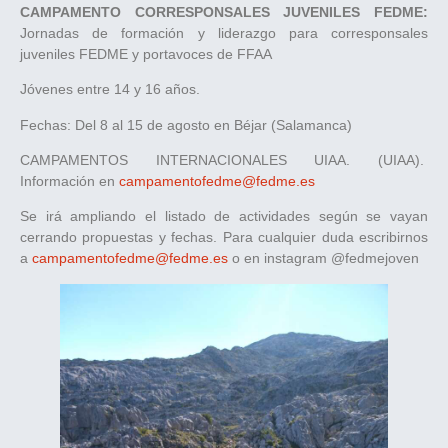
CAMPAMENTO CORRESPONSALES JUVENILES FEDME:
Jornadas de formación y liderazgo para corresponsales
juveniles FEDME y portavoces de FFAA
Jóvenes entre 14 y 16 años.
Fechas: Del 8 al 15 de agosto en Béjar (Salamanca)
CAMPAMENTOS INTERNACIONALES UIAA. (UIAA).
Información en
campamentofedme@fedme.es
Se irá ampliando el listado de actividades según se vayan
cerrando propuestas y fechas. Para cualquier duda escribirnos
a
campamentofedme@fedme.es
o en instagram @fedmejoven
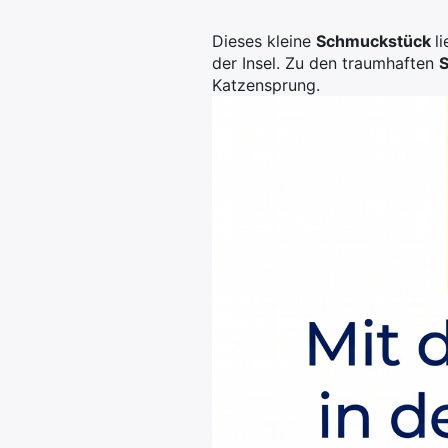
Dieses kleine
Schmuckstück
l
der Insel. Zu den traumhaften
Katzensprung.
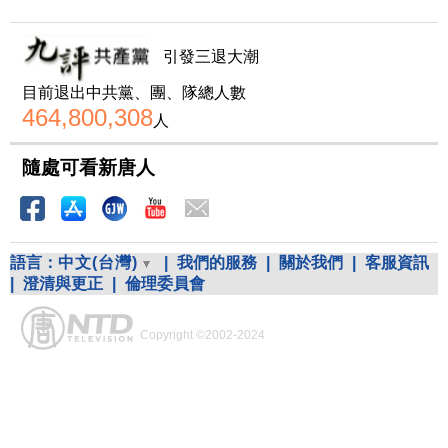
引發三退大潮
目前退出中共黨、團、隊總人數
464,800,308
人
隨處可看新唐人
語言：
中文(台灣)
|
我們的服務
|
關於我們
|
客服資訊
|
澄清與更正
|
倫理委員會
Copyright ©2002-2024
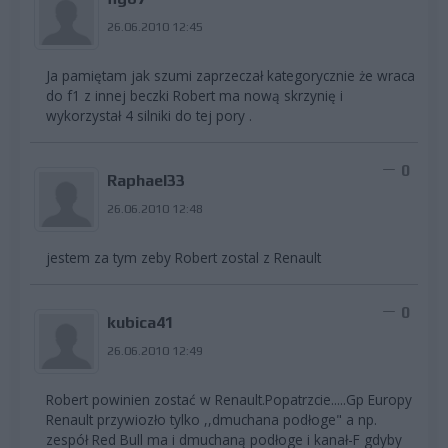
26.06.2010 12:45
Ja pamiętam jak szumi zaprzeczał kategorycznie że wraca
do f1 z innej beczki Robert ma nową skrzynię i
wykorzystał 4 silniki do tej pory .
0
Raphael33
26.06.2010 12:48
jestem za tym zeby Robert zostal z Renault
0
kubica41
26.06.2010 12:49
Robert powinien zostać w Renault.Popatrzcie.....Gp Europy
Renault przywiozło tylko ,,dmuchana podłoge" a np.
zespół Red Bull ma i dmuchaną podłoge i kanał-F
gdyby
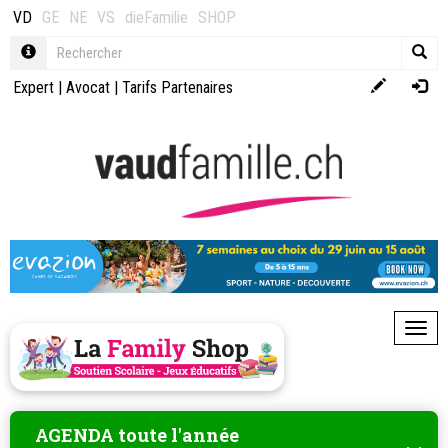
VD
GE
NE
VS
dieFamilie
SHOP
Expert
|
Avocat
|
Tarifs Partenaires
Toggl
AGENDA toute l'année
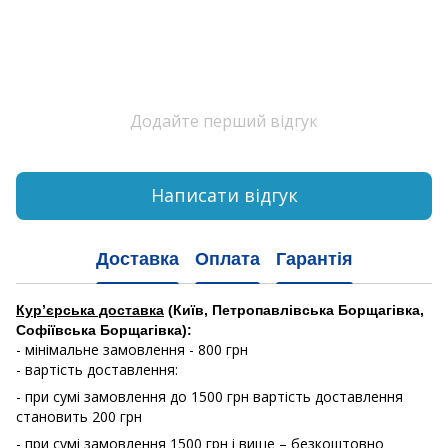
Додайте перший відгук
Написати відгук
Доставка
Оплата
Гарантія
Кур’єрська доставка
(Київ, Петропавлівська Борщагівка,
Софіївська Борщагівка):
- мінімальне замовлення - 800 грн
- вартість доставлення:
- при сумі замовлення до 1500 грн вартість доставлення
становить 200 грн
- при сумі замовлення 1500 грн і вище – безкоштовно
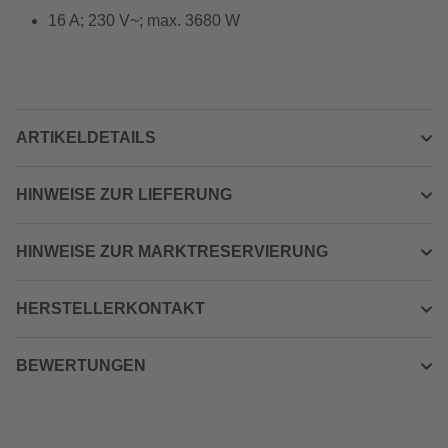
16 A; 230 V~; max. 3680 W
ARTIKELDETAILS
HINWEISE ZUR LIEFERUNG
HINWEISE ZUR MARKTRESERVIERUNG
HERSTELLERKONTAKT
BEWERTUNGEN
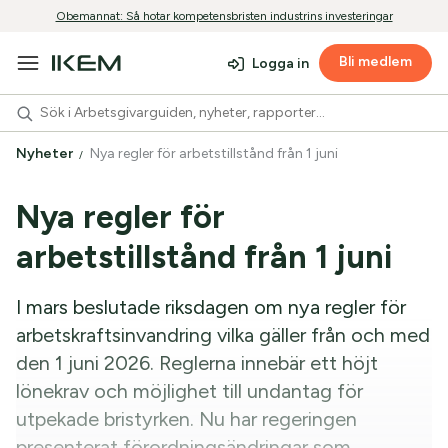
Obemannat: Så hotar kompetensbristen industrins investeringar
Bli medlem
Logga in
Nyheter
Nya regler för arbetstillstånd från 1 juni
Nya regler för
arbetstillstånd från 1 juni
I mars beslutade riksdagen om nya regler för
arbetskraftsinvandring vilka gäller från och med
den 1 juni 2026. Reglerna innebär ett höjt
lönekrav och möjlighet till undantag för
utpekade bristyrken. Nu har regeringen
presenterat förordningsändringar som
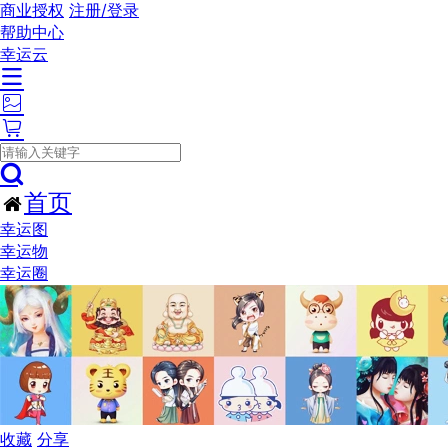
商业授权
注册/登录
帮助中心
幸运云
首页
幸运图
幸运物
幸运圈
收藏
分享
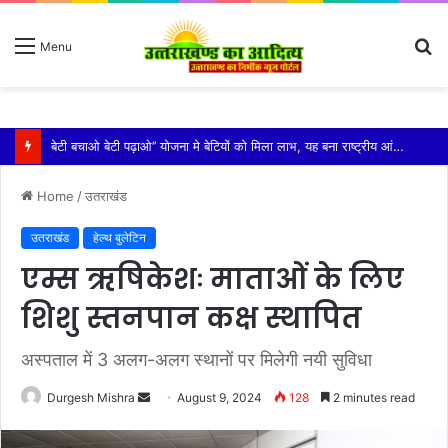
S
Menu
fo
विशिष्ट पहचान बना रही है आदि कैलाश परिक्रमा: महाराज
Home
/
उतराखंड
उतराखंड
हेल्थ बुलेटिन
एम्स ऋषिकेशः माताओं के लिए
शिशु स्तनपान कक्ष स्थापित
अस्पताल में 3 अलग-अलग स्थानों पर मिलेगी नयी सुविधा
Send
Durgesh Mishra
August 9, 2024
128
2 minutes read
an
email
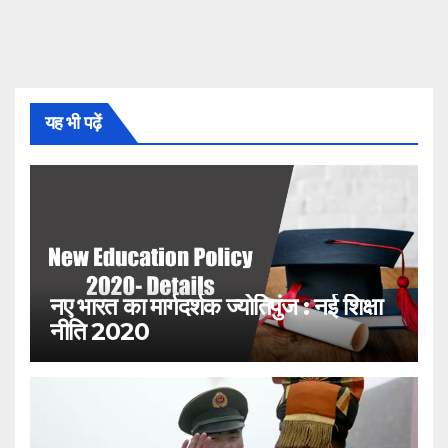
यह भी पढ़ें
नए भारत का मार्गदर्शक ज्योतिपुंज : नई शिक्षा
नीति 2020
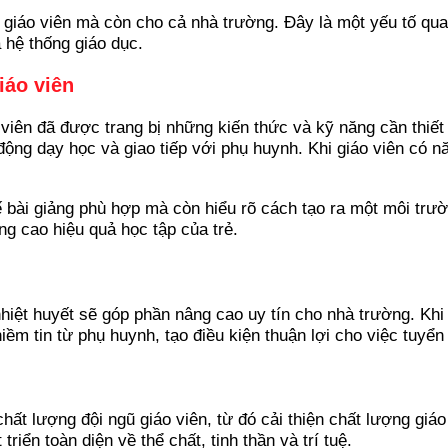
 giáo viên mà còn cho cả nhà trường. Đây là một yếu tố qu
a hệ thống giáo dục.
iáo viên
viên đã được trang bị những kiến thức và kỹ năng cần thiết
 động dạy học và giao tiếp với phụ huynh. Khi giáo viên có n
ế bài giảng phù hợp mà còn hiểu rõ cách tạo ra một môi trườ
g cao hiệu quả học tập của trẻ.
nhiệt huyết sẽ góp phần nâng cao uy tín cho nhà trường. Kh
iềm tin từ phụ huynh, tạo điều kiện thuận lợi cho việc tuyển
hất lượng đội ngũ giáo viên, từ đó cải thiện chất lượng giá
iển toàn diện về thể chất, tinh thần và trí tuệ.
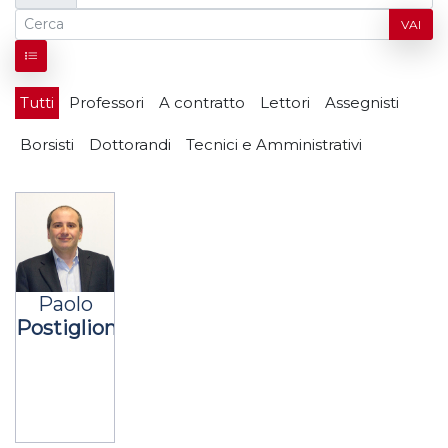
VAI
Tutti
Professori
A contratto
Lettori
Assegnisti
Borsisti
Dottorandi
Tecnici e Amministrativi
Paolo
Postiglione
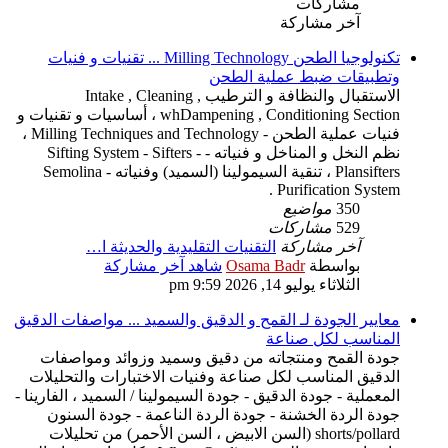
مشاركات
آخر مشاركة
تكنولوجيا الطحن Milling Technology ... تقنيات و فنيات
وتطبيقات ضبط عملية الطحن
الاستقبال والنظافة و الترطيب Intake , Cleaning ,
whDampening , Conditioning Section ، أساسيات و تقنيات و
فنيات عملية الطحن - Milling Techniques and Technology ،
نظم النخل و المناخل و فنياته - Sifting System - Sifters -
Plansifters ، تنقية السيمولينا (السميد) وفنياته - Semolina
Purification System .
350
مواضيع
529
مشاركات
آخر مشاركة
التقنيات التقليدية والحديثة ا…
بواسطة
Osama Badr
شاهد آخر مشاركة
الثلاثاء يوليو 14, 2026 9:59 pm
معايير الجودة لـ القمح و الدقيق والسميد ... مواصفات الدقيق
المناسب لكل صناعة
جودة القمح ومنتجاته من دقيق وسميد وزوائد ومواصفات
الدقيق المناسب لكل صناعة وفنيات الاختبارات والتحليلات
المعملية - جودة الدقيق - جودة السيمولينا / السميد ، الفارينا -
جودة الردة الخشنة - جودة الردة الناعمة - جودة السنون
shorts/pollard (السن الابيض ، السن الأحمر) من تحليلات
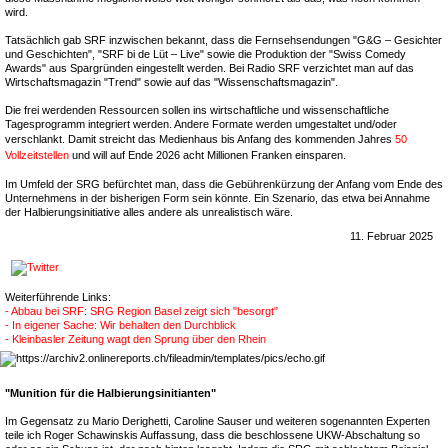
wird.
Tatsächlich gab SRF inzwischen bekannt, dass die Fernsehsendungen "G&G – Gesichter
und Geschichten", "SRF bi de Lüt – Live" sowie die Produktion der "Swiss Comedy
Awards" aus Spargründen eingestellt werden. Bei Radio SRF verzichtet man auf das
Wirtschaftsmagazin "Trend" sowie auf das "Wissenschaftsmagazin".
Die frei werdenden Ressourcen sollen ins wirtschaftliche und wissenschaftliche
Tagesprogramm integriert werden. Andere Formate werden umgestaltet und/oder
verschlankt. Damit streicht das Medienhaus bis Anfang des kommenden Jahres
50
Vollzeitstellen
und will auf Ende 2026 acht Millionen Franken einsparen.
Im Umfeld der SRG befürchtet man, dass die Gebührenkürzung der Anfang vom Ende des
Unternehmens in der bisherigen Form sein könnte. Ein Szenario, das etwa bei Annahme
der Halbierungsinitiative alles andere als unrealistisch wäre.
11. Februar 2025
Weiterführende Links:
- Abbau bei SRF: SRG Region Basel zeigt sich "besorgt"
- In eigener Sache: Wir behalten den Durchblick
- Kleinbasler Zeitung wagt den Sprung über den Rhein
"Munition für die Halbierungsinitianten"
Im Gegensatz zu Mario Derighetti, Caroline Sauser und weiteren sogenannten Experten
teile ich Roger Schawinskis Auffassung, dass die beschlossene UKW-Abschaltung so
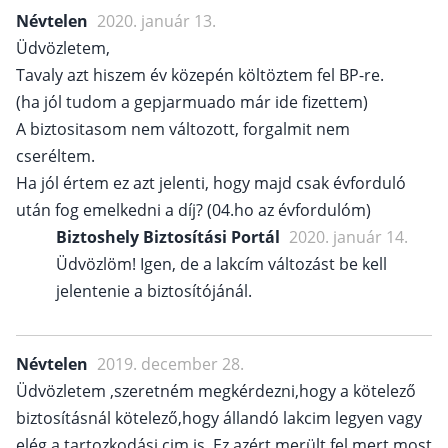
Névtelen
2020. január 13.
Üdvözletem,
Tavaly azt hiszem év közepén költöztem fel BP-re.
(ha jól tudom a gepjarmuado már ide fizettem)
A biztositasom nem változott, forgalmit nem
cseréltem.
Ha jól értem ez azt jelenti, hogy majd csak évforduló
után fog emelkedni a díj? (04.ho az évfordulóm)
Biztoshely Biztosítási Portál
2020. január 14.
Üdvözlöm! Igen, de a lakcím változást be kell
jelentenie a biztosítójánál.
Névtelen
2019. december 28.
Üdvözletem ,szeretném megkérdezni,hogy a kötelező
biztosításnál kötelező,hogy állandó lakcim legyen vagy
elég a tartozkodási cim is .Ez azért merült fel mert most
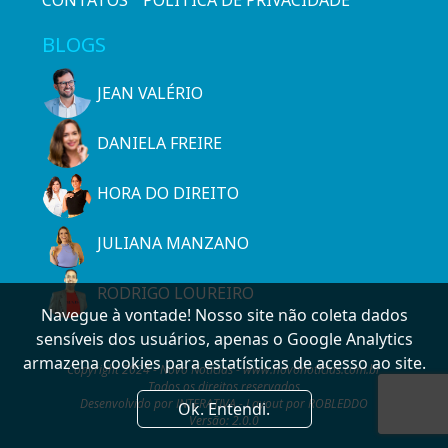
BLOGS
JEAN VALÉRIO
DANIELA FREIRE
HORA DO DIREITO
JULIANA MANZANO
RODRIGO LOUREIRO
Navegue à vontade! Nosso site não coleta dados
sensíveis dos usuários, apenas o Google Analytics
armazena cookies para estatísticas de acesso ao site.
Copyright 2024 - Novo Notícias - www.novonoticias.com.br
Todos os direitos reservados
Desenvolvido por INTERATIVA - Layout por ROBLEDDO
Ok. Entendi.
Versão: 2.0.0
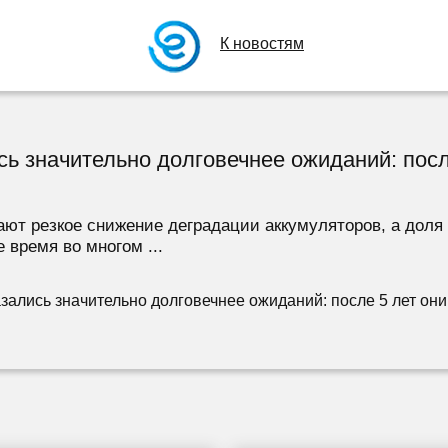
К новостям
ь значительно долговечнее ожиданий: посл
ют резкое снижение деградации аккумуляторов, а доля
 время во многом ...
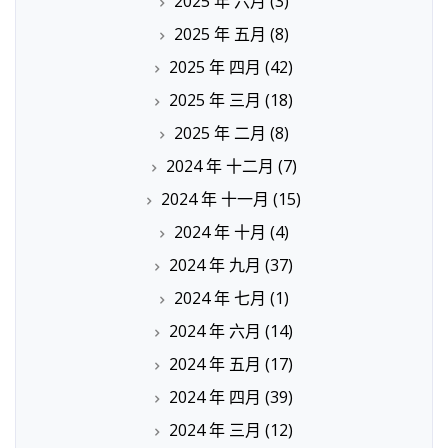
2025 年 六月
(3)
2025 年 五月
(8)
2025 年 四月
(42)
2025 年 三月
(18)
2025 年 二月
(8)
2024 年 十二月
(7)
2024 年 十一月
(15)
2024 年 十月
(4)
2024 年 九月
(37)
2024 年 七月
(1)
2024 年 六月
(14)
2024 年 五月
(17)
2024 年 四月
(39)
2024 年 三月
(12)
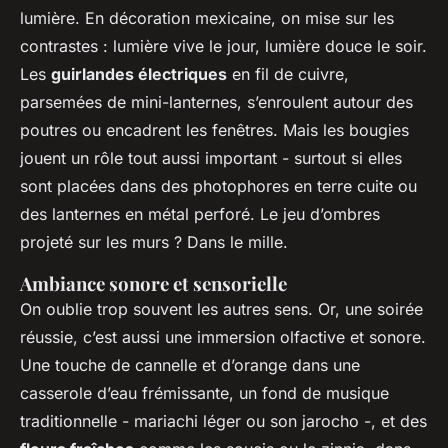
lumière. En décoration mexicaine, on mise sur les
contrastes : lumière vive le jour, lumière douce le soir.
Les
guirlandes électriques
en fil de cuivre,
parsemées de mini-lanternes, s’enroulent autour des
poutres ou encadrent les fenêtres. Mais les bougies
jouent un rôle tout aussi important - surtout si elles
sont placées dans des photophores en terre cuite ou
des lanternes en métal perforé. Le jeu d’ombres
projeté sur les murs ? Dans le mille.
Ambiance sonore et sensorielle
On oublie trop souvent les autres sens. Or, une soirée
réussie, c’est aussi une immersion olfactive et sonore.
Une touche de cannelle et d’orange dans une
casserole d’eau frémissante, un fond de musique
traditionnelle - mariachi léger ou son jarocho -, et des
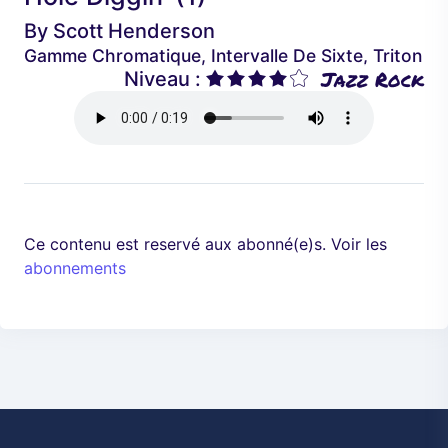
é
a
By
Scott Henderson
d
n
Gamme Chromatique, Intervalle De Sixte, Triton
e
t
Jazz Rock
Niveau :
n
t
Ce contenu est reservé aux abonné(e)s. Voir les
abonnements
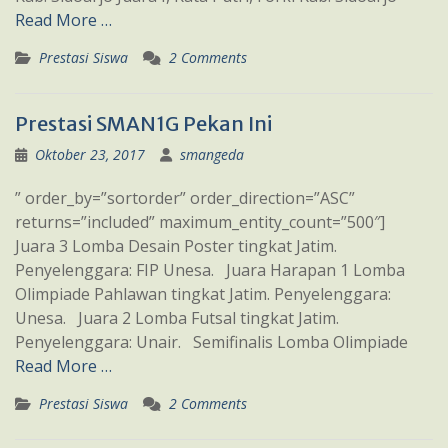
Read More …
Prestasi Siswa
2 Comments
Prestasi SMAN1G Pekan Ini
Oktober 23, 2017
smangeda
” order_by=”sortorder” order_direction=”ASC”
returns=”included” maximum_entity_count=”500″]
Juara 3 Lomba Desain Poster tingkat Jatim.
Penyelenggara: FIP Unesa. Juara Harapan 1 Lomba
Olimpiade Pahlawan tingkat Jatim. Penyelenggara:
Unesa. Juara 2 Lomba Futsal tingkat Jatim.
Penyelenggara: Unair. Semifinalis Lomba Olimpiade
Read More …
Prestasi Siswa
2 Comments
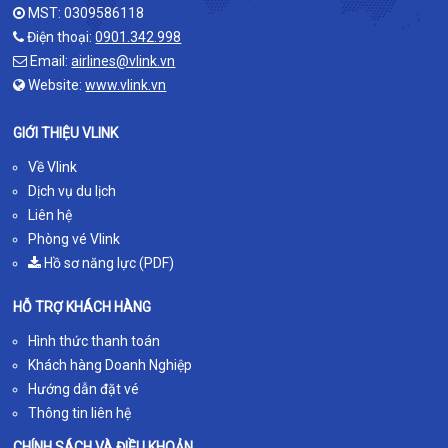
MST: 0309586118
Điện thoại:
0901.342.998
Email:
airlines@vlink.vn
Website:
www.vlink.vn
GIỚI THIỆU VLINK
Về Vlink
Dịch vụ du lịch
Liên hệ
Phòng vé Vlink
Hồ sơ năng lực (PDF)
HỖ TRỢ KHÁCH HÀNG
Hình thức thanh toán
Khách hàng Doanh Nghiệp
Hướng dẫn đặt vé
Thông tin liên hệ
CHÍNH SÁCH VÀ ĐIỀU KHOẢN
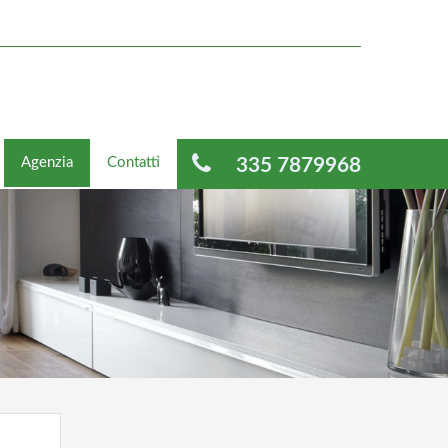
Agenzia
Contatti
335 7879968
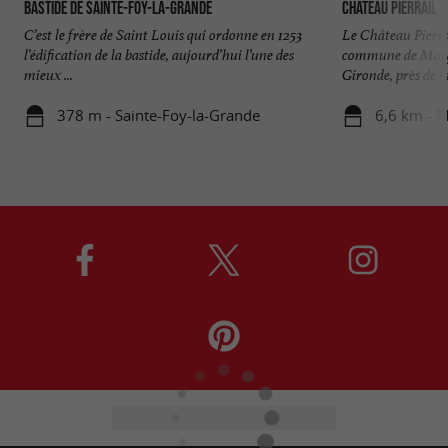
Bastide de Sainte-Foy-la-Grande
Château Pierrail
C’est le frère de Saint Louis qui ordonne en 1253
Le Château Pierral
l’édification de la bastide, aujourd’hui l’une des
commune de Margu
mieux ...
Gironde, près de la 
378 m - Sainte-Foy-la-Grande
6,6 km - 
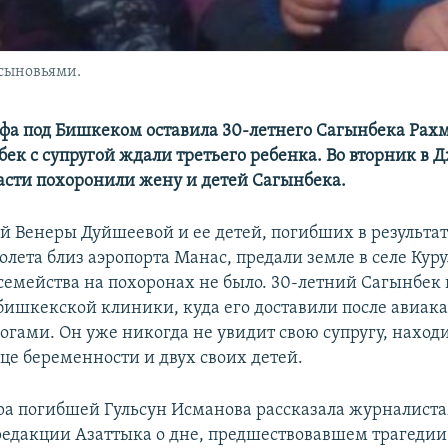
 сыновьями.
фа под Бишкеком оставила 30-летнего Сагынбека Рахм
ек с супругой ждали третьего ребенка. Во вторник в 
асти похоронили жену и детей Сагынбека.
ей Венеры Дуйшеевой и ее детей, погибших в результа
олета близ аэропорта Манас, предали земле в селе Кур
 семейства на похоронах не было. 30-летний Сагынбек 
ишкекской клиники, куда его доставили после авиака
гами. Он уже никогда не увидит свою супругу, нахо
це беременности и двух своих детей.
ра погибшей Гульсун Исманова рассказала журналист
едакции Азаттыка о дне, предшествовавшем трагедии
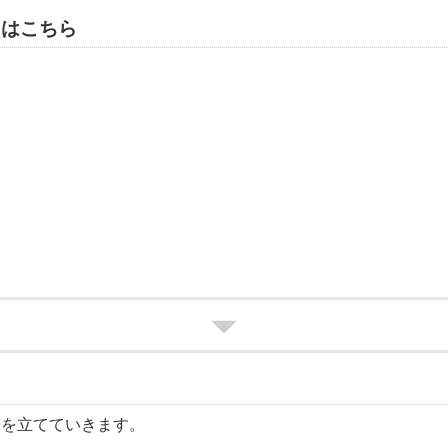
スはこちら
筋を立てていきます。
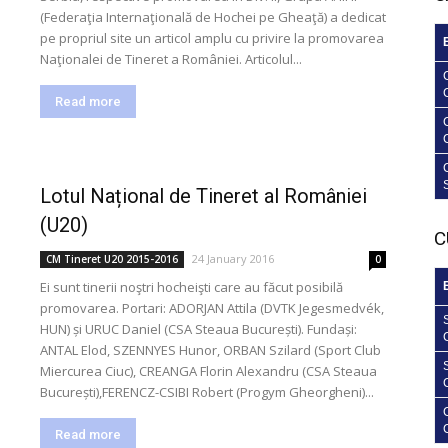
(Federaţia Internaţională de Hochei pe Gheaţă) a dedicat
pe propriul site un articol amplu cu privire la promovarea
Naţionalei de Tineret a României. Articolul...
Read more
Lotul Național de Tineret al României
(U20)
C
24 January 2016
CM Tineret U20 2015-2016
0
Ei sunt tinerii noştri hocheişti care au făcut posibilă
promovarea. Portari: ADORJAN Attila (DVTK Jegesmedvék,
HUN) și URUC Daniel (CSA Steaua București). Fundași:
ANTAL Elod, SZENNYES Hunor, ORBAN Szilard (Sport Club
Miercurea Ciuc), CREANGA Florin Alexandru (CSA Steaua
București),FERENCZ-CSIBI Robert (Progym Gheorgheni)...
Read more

**Assignment:** Only the number is wanted: how many lines of the data contain the word "năng"?

**Written response:** 2